WHAT NEEDS TO BE DONE =
A line qualifies if it holds the string "Mobile". Copy every qualifying line from the records.

PROVIDED MATERIAL =
——
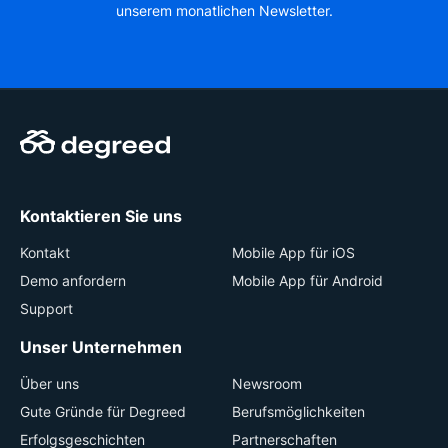
unserem monatlichen Newsletter.
Kontaktieren Sie uns
Kontakt
Mobile App für iOS
Demo anfordern
Mobile App für Android
Support
Unser Unternehmen
Über uns
Newsroom
Gute Gründe für Degreed
Berufsmöglichkeiten
Erfolgsgeschichten
Partnerschaften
——
OUTPUT OF THE TASK =
Mobile App für iOS
Mobile App für Android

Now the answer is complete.